After probably more then a dozen replies to VarStructor and VarStructor 1.0 NOBODY BUT MYSELF found a single bug, except when someone spent 6 hours analyzing the code,
Are you implying that since it took 6 hours of analysis to find a bug that your code must be good? I take it to mean that if it took 6 hours to understand 2 pages of code, your code needs to be rethought.
and even then, the bugs he found would have been noticed in use only in rare occasions.
But still a bug. If you're planning on releasing this to CPAN, why not make it as robust as possible?
I know you would dismiss an in-depth discussion about how you can't parse Perl with regular expressions as just "academic" and therefore stupid.

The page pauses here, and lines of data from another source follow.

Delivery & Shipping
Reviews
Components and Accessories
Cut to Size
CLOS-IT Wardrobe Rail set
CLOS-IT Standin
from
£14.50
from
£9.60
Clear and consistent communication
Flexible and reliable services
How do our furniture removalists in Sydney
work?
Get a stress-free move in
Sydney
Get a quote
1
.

If you're really interested, find a book on formal language theory and models of computation. The point is that not being able to parse Perl with regular expressions is a fact. You whine and whine about how lexicals and use strict are so restrictive, but now anyone who uses this code you release will be restricted to the coding style that are recognized by your basic regexes.

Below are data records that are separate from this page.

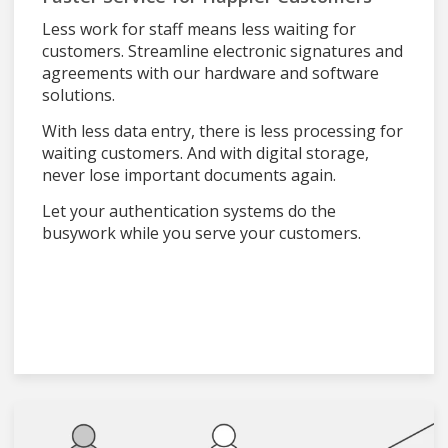
Less work for staff means less waiting for
customers. Streamline electronic signatures and
agreements with our hardware and software
solutions.
With less data entry, there is less processing for
waiting customers. And with digital storage,
never lose important documents again.
Let your authentication systems do the
busywork while you serve your customers.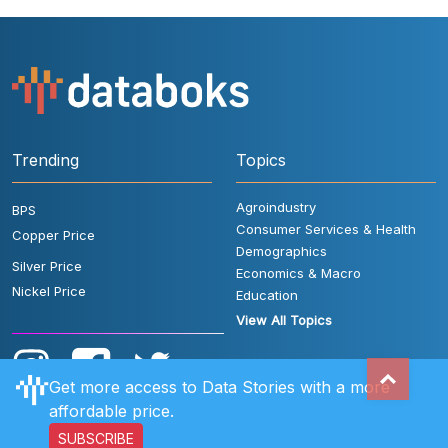
Trending
Topics
Agroindustry
BPS
Consumer Services & Health
Copper Price
Demographics
Silver Price
Economics & Macro
Nickel Price
Education
View All Topics
Get more access to Data Stories with a more
affordable price.
SUBSCRIBE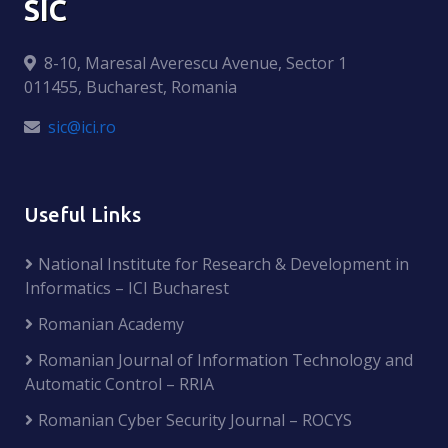
SIC
8-10, Maresal Averescu Avenue, Sector 1
011455, Bucharest, Romania
sic@ici.ro
Useful Links
National Institute for Research & Development in
Informatics – ICI Bucharest
Romanian Academy
Romanian Journal of Information Technology and
Automatic Control – RRIA
Romanian Cyber Security Journal – ROCYS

And it's not as though nobody tried to find bugs. I got plenty of bogus complaints about the code.
The complaints were valid, they just weren't bug reports. Someone telling you that your code is crap is not necessarily "bogus." In this particular case, it's spot-on.
I don't need to get any better at debugging or testing, and my programming ways don't need to change. Anyway, all that is irrelevant to my question.
You're right, it is. And I think we all know that it's hopeless to try to convince you of pretty much anything about your code.
Chain GNU tools together and parse things? The change to my script to produce the output you showed wouldn't take much time or code. Sounds like you want me to spend extra time to do it the way you would from scratch. That doesn't sound appealing.
If you already know how to do it the best way, why post in SOPW?